Agency and decision making: making the right decisions, and making your decisions right
Decision making often starts from the assumption that people are trying to make optimal choices. But there’s a subtlety here; some people are trying to make optimal choices given their limitations, and some people are trying to satisfice.
(A lot of the debate about whether humans are rational - Stein, Stanovich, Gigerenzer - depends on how you define rationality and optimal choices. “Humans don’t make optimal choices - so they’re irrational!” “On the other hand, they’re ecologically rational, or (rationally) satisficing rather than optimising, or optimising given natural constraints . . .”)
Most people don’t start by making optimal choices simpliciter; they make a choice and then do their best to make it optimal (and normally end up with some satisficed alternative). The Promised Neverland, Chapter 109 makes this point quite sharply:
Trying to make the correct decision is important, but that alone isn't all there is to it.
In the moment, nobody can know what the correct or incorrect decision is going to be. But what's important are the decisions you make afterwards, and the effort you put in to make that decision correct.
Even if the judgement you made finished in a bad result, what can you do from there? In what way can you still fight for what's important to you?
If it was decided by judgement alone, life would be a real gamble. Have faith in your judgement. And no matter what that results in, move forward.

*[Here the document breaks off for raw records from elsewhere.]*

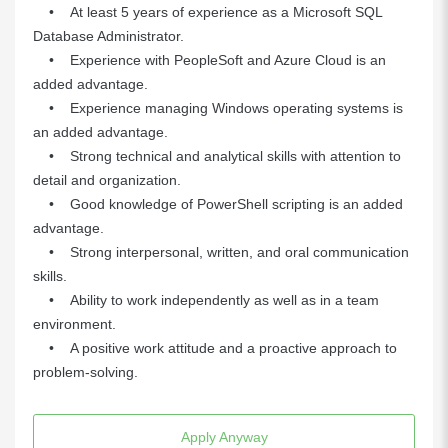
• At least 5 years of experience as a Microsoft SQL
Database Administrator.
• Experience with PeopleSoft and Azure Cloud is an
added advantage.
• Experience managing Windows operating systems is
an added advantage.
• Strong technical and analytical skills with attention to
detail and organization.
• Good knowledge of PowerShell scripting is an added
advantage.
• Strong interpersonal, written, and oral communication
skills.
• Ability to work independently as well as in a team
environment.
• A positive work attitude and a proactive approach to
problem-solving.
Apply Anyway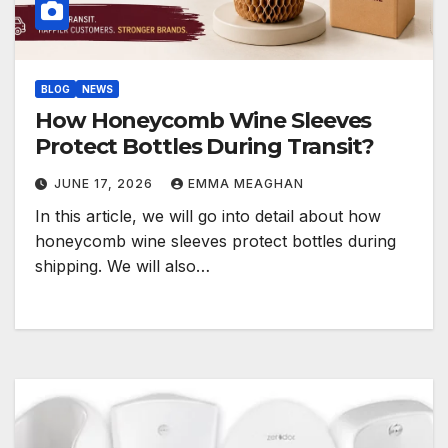
BLOG
NEWS
How Honeycomb Wine Sleeves
Protect Bottles During Transit?
JUNE 17, 2026
EMMA MEAGHAN
In this article, we will go into detail about how
honeycomb wine sleeves protect bottles during
shipping. We will also…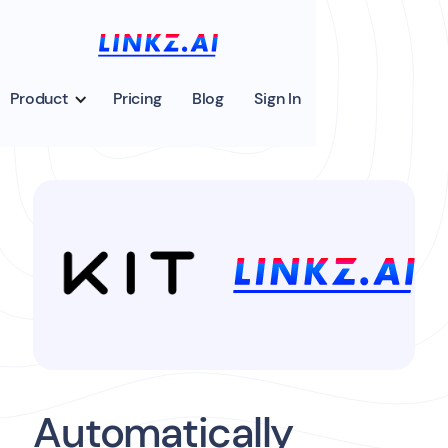
Product
Pricing
Blog
Sign In
Automatically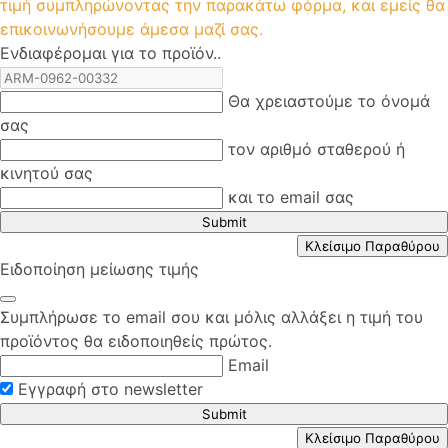
τιμή συμπληρώνοντας την παρακάτω φόρμα, και εμείς θα
επικοινωνήσουμε άμεσα μαζί σας.
Ενδιαφέρομαι για το προϊόν..
Θα χρειαστούμε το όνομά
σας
τον αριθμό σταθερού ή
κινητού σας
και το email σας
Submit
Κλείσιμο Παραθύρου
Ειδοποίηση μείωσης τιμής
Συμπλήρωσε το email σου και μόλις αλλάξει η τιμή του
προϊόντος θα ειδοποιηθείς πρώτος.
Email
Εγγραφή στο newsletter
Submit
Κλείσιμο Παραθύρου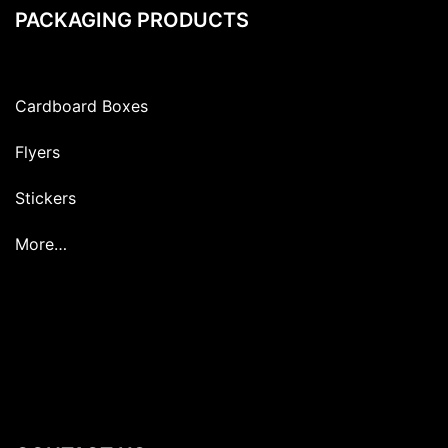
PACKAGING PRODUCTS
Cardboard Boxes
Flyers
Stickers
More…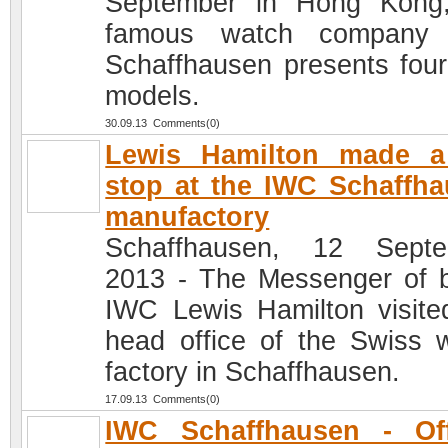
September in Hong Kong
famous watch company
Schaffhausen presents fou
models.
30.09.13 Comments(0)
Lewis Hamilton made a 
stop at the IWC Schaffh
manufactory
Schaffhausen, 12 Septe
2013 - The Messenger of 
IWC Lewis Hamilton visite
head office of the Swiss 
factory in Schaffhausen.
17.09.13 Comments(0)
IWC Schaffhausen - Off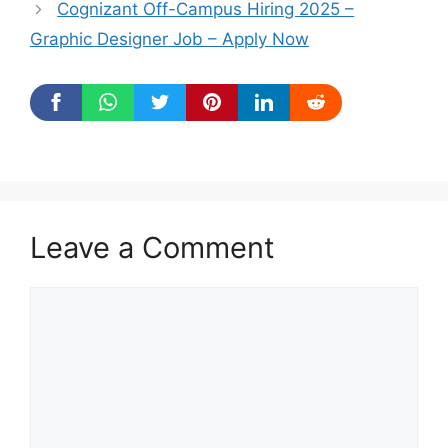
Cognizant Off-Campus Hiring 2025 –
Graphic Designer Job – Apply Now
Leave a Comment
Comment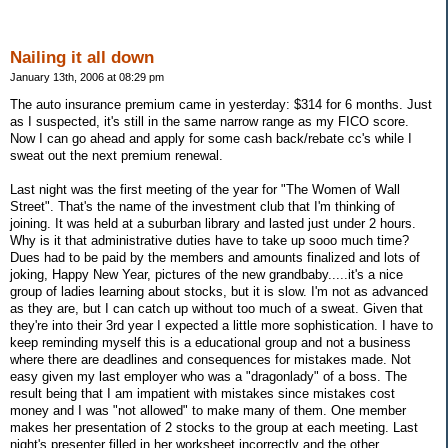
Nailing it all down
January 13th, 2006 at 08:29 pm
The auto insurance premium came in yesterday: $314 for 6 months. Just
as I suspected, it's still in the same narrow range as my FICO score.
Now I can go ahead and apply for some cash back/rebate cc's while I
sweat out the next premium renewal.
Last night was the first meeting of the year for "The Women of Wall
Street". That's the name of the investment club that I'm thinking of
joining. It was held at a suburban library and lasted just under 2 hours.
Why is it that administrative duties have to take up sooo much time?
Dues had to be paid by the members and amounts finalized and lots of
joking, Happy New Year, pictures of the new grandbaby.....it's a nice
group of ladies learning about stocks, but it is slow. I'm not as advanced
as they are, but I can catch up without too much of a sweat. Given that
they're into their 3rd year I expected a little more sophistication. I have to
keep reminding myself this is a educational group and not a business
where there are deadlines and consequences for mistakes made. Not
easy given my last employer who was a "dragonlady" of a boss. The
result being that I am impatient with mistakes since mistakes cost
money and I was "not allowed" to make many of them. One member
makes her presentation of 2 stocks to the group at each meeting. Last
night's presenter filled in her worksheet incorrectly and the other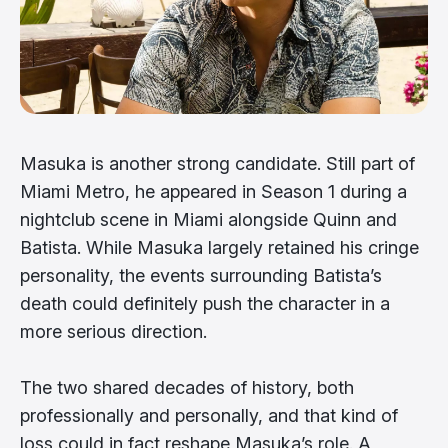
Masuka is another strong candidate. Still part of
Miami Metro, he appeared in Season 1 during a
nightclub scene in Miami alongside Quinn and
Batista. While Masuka largely retained his cringe
personality, the events surrounding Batista’s
death could definitely push the character in a
more serious direction.
The two shared decades of history, both
professionally and personally, and that kind of
loss could in fact reshape Masuka’s role. A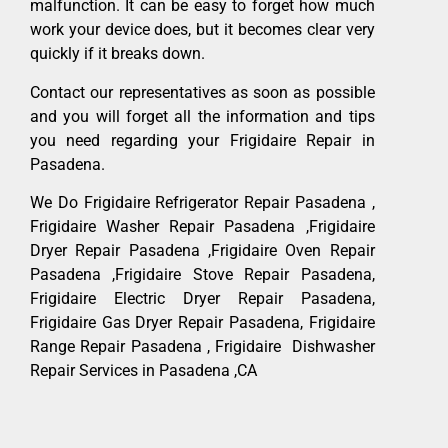
malfunction. It can be easy to forget how much
work your device does, but it becomes clear very
quickly if it breaks down.
Contact our representatives as soon as possible
and you will forget all the information and tips
you need regarding your Frigidaire Repair in
Pasadena.
We Do Frigidaire Refrigerator Repair Pasadena ,
Frigidaire Washer Repair Pasadena ,Frigidaire
Dryer Repair Pasadena ,Frigidaire Oven Repair
Pasadena ,Frigidaire Stove Repair Pasadena,
Frigidaire Electric Dryer Repair Pasadena,
Frigidaire Gas Dryer Repair Pasadena, Frigidaire
Range Repair Pasadena , Frigidaire Dishwasher
Repair Services in Pasadena ,CA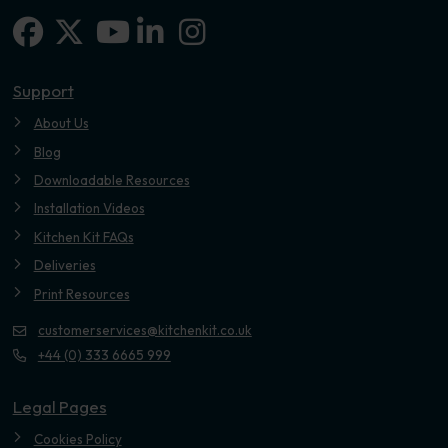
Facebook
X-twitter
Linkedin-in
Instagram
Youtube
Support
About Us
Blog
Downloadable Resources
Installation Videos
Kitchen Kit FAQs
Deliveries
Print Resources
customerservices@kitchenkit.co.uk
+44 (0) 333 6665 999
Legal Pages
Cookies Policy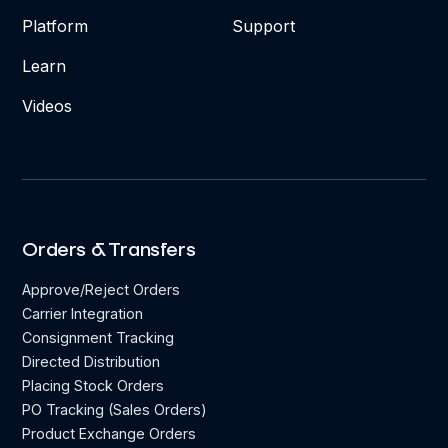
Platform
Support
Learn
Videos
Orders & Transfers
Approve/Reject Orders
Carrier Integration
Consignment Tracking
Directed Distribution
Placing Stock Orders
PO Tracking (Sales Orders)
Product Exchange Orders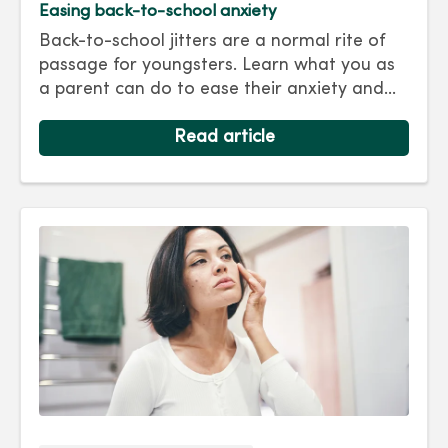
Easing back-to-school anxiety
Back-to-school jitters are a normal rite of
passage for youngsters. Learn what you as
a parent can do to ease their anxiety and
set them on the right track for a successful
school year. Hint: They take their cues from
Read article
you.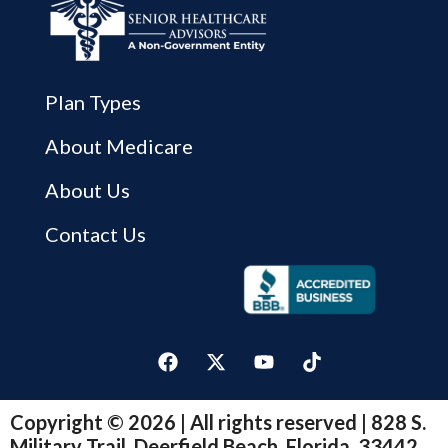
Plan Types
About Medicare
About Us
Contact Us
Copyright © 2026 | All rights reserved | 828 S.
Military Trail, Deerfield Beach, Florida, 33442.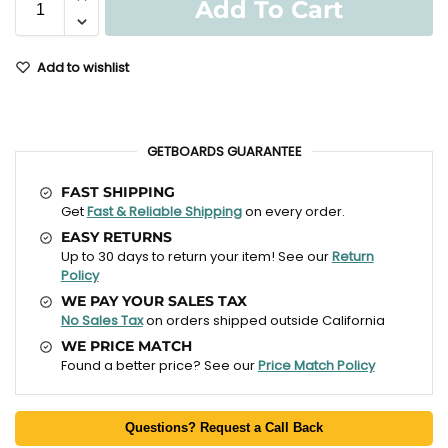
Add To Cart
Add to wishlist
GETBOARDS GUARANTEE
FAST SHIPPING
Get
Fast & Reliable Shipping
on every order.
EASY RETURNS
Up to 30 days to return your item! See our
Return
Policy
WE PAY YOUR SALES TAX
No Sales Tax
on orders shipped outside California
WE PRICE MATCH
Found a better price? See our
Price Match Policy
Questions? Request a Call Back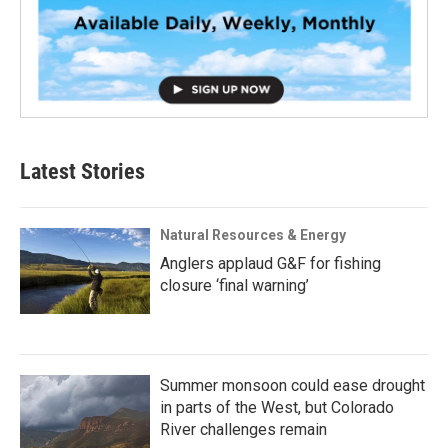
Latest Stories
Natural Resources & Energy
Anglers applaud G&F for fishing
closure ‘final warning’
Summer monsoon could ease drought
in parts of the West, but Colorado
River challenges remain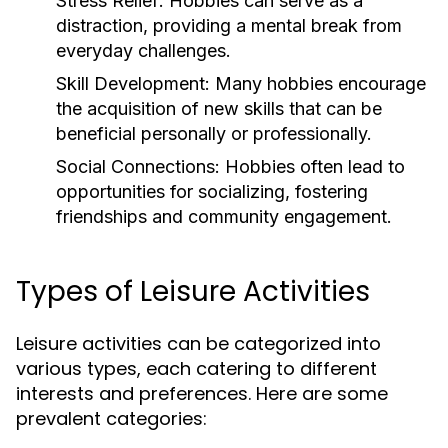
Stress Relief:
Hobbies can serve as a
distraction, providing a mental break from
everyday challenges.
Skill Development:
Many hobbies encourage
the acquisition of new skills that can be
beneficial personally or professionally.
Social Connections:
Hobbies often lead to
opportunities for socializing, fostering
friendships and community engagement.
Types of Leisure Activities
Leisure activities can be categorized into
various types, each catering to different
interests and preferences. Here are some
prevalent categories: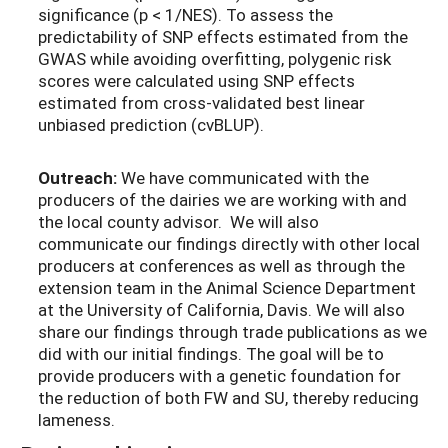
significance (p < 1/NES). To assess the
predictability of SNP effects estimated from the
GWAS while avoiding overfitting, polygenic risk
scores were calculated using SNP effects
estimated from cross-validated best linear
unbiased prediction (cvBLUP).
Outreach:
We have communicated with the
producers of the dairies we are working with and
the local county advisor. We will also
communicate our findings directly with other local
producers at conferences as well as through the
extension team in the Animal Science Department
at the University of California, Davis. We will also
share our findings through trade publications as we
did with our initial findings. The goal will be to
provide producers with a genetic foundation for
the reduction of both FW and SU, thereby reducing
lameness.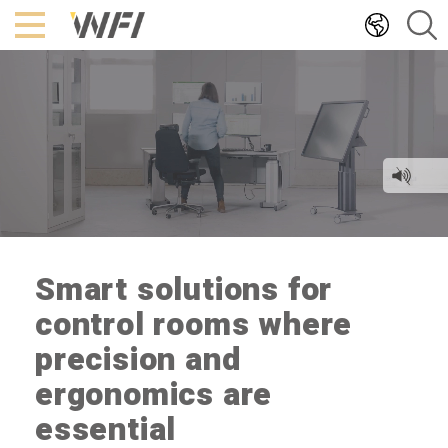
Hoppa
till
innehållet
Smart solutions for
control rooms where
precision and
ergonomics are
essential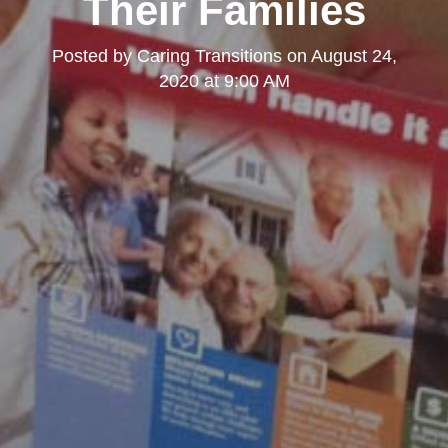
Their Families
Posted by
Caring Transitions
on
August 24,
2020 at 9:00 AM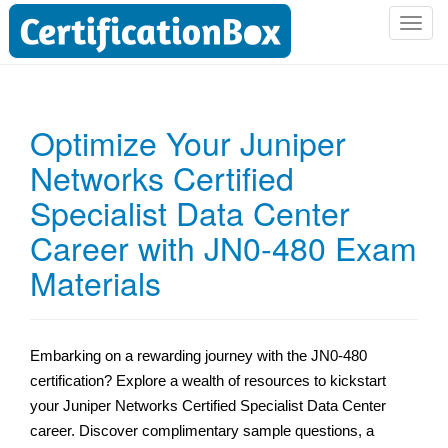
T
o
g
g
l
Optimize Your Juniper
e
Networks Certified
n
a
Specialist Data Center
v
i
Career with JN0-480 Exam
g
Materials
a
t
i
o
Embarking on a rewarding journey with the JN0-480
n
certification? Explore a wealth of resources to kickstart
your Juniper Networks Certified Specialist Data Center
career. Discover complimentary sample questions, a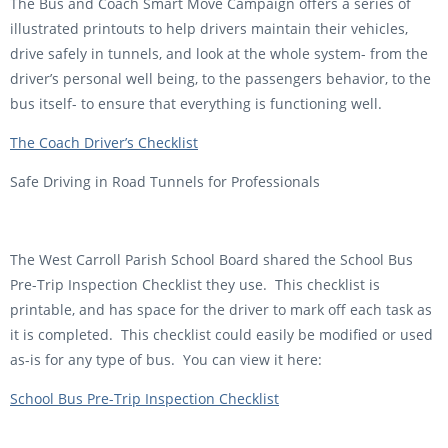
The Bus and Coach Smart Move Campaign offers a series of
illustrated printouts to help drivers maintain their vehicles,
drive safely in tunnels, and look at the whole system- from the
driver’s personal well being, to the passengers behavior, to the
bus itself- to ensure that everything is functioning well.
The Coach Driver’s Checklist
Safe Driving in Road Tunnels for Professionals
The West Carroll Parish School Board shared the School Bus
Pre-Trip Inspection Checklist they use. This checklist is
printable, and has space for the driver to mark off each task as
it is completed. This checklist could easily be modified or used
as-is for any type of bus. You can view it here:
School Bus Pre-Trip Inspection Checklist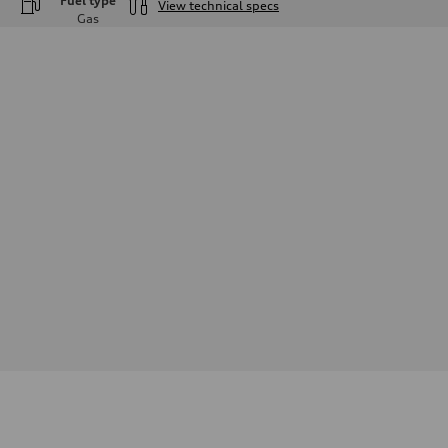
Fuel type
View technical specs
Gas
Engine
Engine type
—
Performance data
Displacement
—
Max. output
—
Max. torque
—
Driveline
Transmission
—
Suspension
Front
—
Rear
—
Brake system
Brake system
—
Steering
Steering
—
Weights
Unladen weight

Alternative translation from MS:
It's not your fault. Of course, it's very important to try your hardest to decide the best alternative, but that's not the be-all and end-all of it.
No one in the world can know in advance which choice will be the best. That's impossible. The point is what comes after . . . and making the best out of your choice. If the path you've chosen brings about something bad, that's all the more reason for you to work even harder to find out how to proceed.
If you just focus on plans and predictions, you'll end up playing games with people's lives. Stand by your choices. Take responsibility for them. Whatever happens, keep moving on.
It’s interesting how these discussions of agency are framed. In The Promised Neverland, the affirmation of agency is preceded by saying “It’s not your fault.” A similar situation happens in Good Will Hunting: Will has to realise that many parts of his life were not his fault before he can move on. Agency is more easily exercised after the past has been renounced - starting with a clean slate, as it were.
A similar sentiment is expressed by saying, “Imagine that today is the first day you exist/that your consciousness is inhabiting your body for the first time. What would you change?” The point of this question is to remove path dependence and sunk cost fallacies, and to allow people to make decisions in a new light.
Andrew Solomon makes a similar point in a 2014 talk [video and transcript]:
My last book was about how families manage to deal with various kinds of challenging or unusual offspring. And one of the mothers I interviewed, who had two children with multiple severe disabilities, said to me, “People always give us these little sayings like, ‘God doesn't give you any more than you can handle.’ But children like ours are not preordained as a gift. They're a gift because that's what we have chosen.” We make those choices all our lives. . .
Forging meaning and building identity does not make what was wrong right. It only makes what was wrong precious.
As I enjoyed his talk, I will quote some other portions:
We don't seek the painful experiences that hew our identities, but we seek our identities in the wake of painful experiences. We cannot bear a pointless torment, but we can endure great pain if we believe that it's purposeful. Ease makes less of an impression on us than struggle. We could have been ourselves without our delights, but not without the misfortunes that drive our search for meaning. . .
I would have had an easier life if I were straight, but I would not be me. And I now like being myself better than the idea of being someone else, someone who, to be honest, I have neither the option of being nor the ability fully to imagine. But if you banish the dragons, you banish the heroes, and we become attached to the heroic strain in our own lives. . .
I tend to find the ecstasy hidden in ordinary joys, because I did not expect those joys to be ordinary to me. . . All those earlier experiences were what had propelled me to this moment, and I was finally unconditionally grateful for a life I'd once have done anything to change.